The emerging market indices are:

• BRL: The Brazil Bovespa Index, also known as the Ibovespa is the main stock market index in Brazil, representing the performance of the most actively traded companies on the B3, the São Paulo Stock Exchange.
• INR: The CNX Nifty (50) is the flagship stock market index of the National Stock Exchange of India. It represents the weighted average of 50 of the largest and most actively traded stocks spanning 13 sectors of the Indian economy.
• KRW: The KOSPI 200 Index is a major stock market index in South Korea, representing the performance of the 200 largest and most liquid companies listed on the Korea Exchange (KRX).
• MXN: The Mexico IPC, often referred to as the Bolsa Index, is the main stock market index in Mexico. It tracks the performance of the 35 largest and most liquid companies listed on the Mexican Stock Exchange.
• MYR: The FTSE Bursa Malaysia KLCI (Kuala Lumpur Composite Index) is the main stock market index in Malaysia. It tracks the performance of the 30 largest companies by market capitalization listed on the Bursa Malaysia
• PLN: The Warsaw General Index 20 comprises the 20 largest and most liquid companies listed on the Warsaw Stock Exchange (WSE) in Poland.
• SGD: The MSCI Singapore (Free) Index represents the performance of the Singapore equity market through a free float-adjusted market capitalization-weighted index.
• THB: The Bangkok SET 50 Index is a major stock market index in Thailand, representing the 50 largest companies listed on the Stock Exchange of Thailand.
• TWD: The Taiwan Stock Exchange Weighted Index (TAIEX) is the main stock market index in Taiwan.
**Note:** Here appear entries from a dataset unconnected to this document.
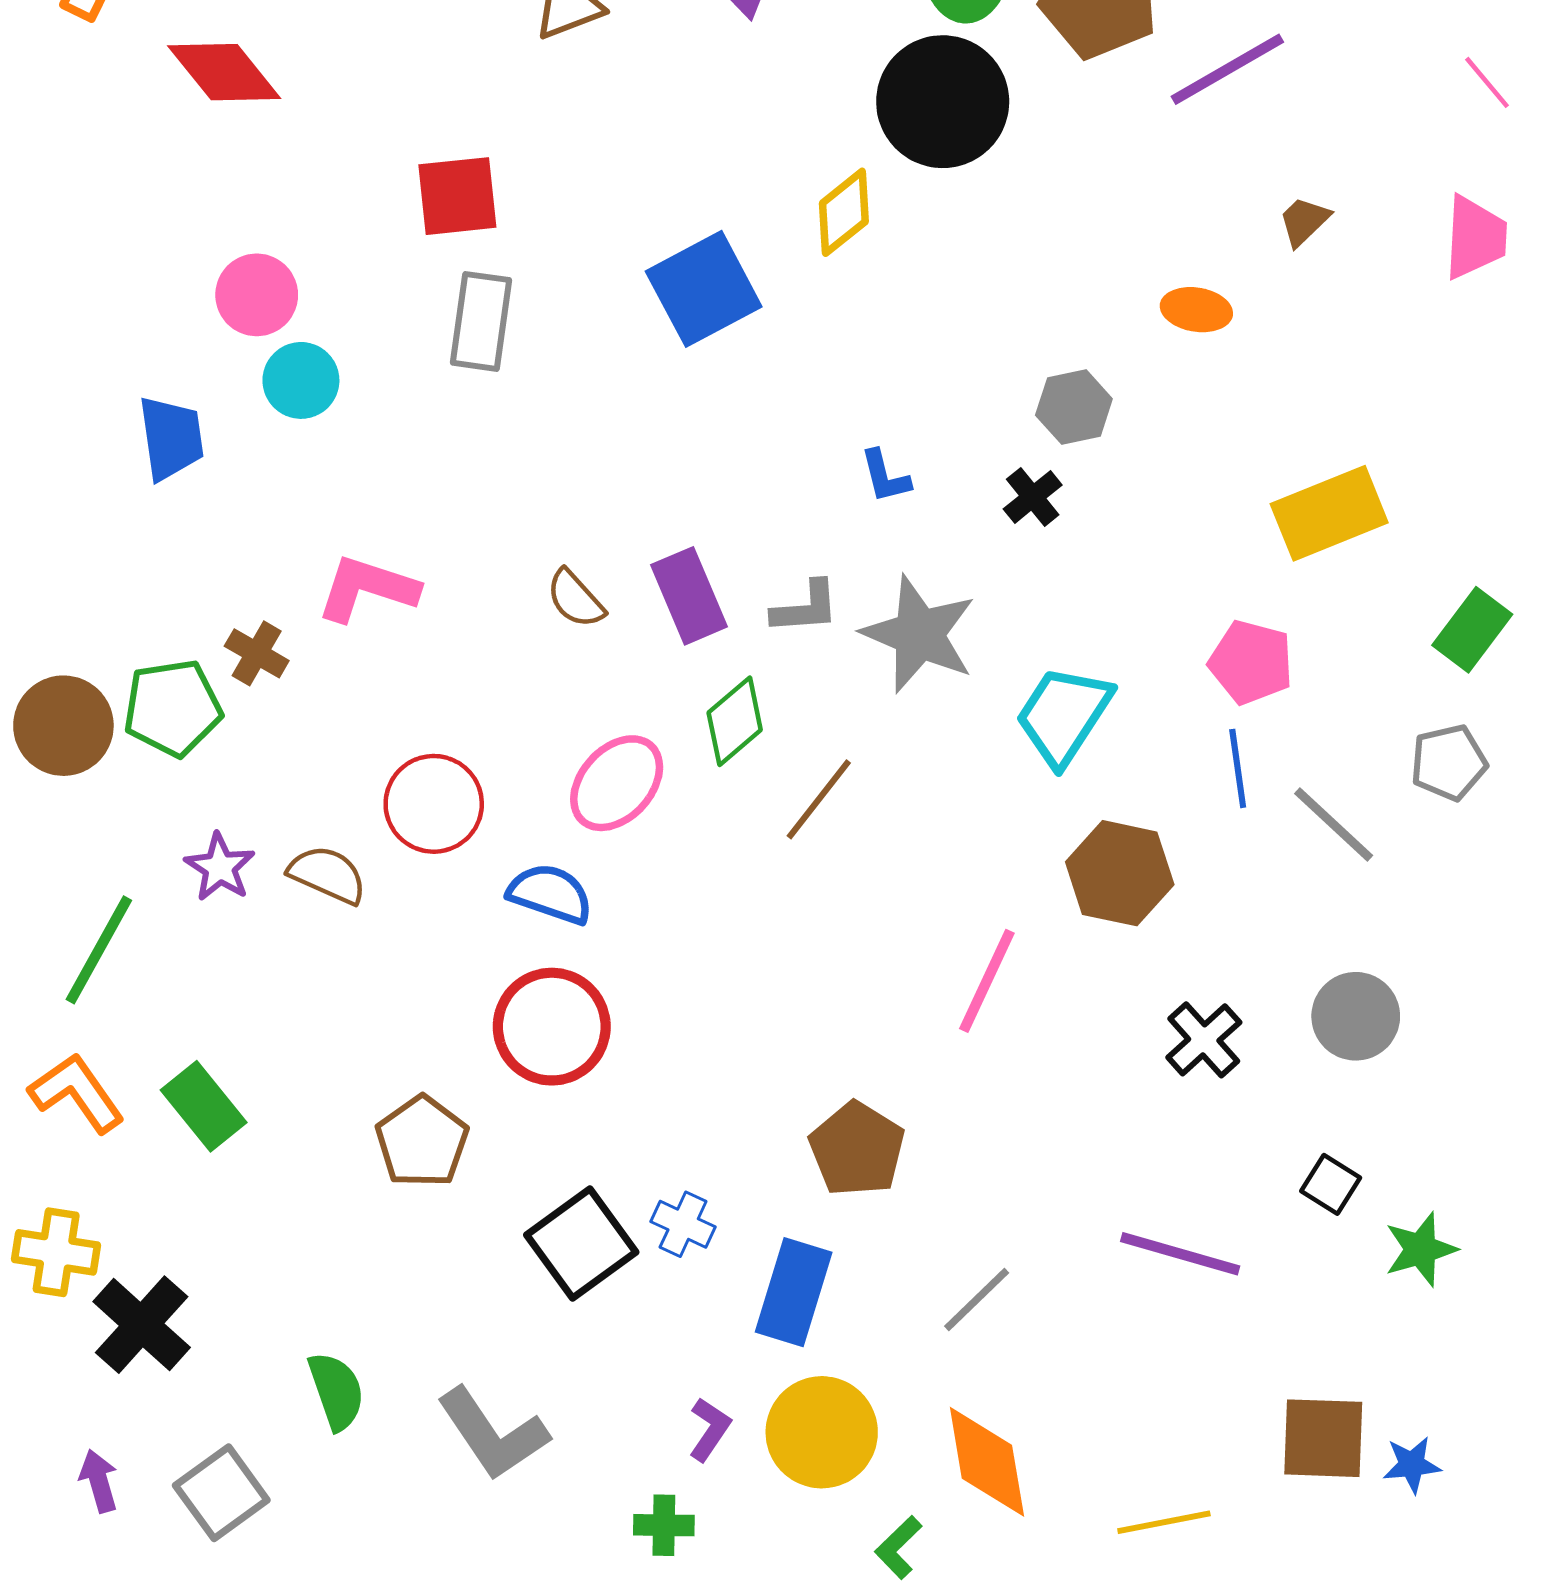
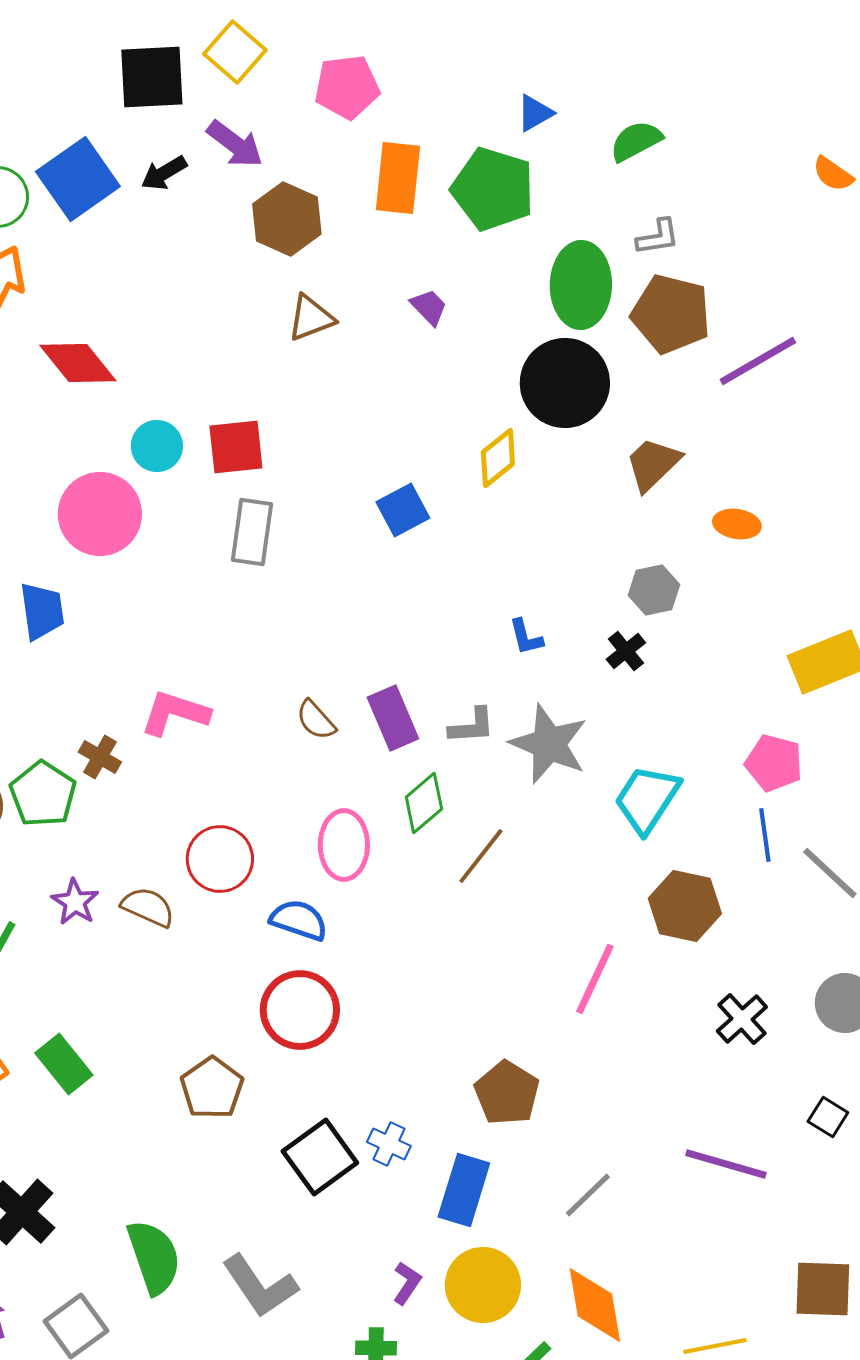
brown trapezoid: (1304, 221) -> (653, 464), moved, size x1.6
blue square: (704, 289) -> (403, 510), size x0.7
pink circle: (257, 295) -> (100, 514), size x1.5
cyan circle: (301, 380) -> (157, 446), moved
green pentagon: (173, 708) -> (43, 794), turned -30
pink ellipse: (617, 783) -> (344, 845), turned -42
green semicircle: (336, 1391) -> (154, 1257), size x1.4

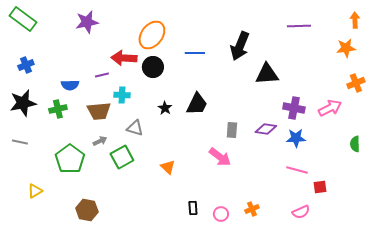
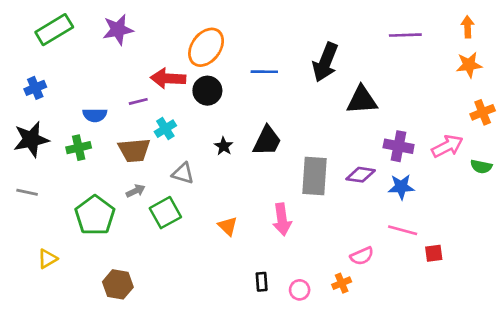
green rectangle: (23, 19) -> (54, 30), moved, turned -68
orange arrow: (355, 20) -> (468, 27), moved
cyan cross: (122, 95) -> (165, 129), turned -35
gray rectangle: (232, 130) -> (314, 176), size x1.8
green semicircle: (355, 144) -> (481, 167), moved, turned -77
pink arrow: (220, 157) -> (282, 219), moved, turned 45
pink semicircle: (301, 212) -> (362, 256), moved

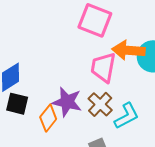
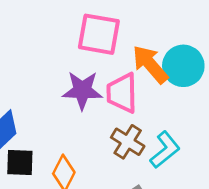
orange arrow: (128, 50) -> (150, 64), turned 56
purple star: (67, 102) -> (82, 90), moved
It tracks the performance of all listed companies on the Taiwan Stock Exchange.
• TRY: The BIST 30 Index is one of the leading stock market indices of Turkey, tracking the 30 largest and most liquid companies listed on Borsa Istanbul.
• ZAR: The FTSE/JSE Top 40 Index is a key stock market index in South Africa, representing the 40 largest companies listed on the Johannesburg Stock Exchange (JSE) by market capitalization.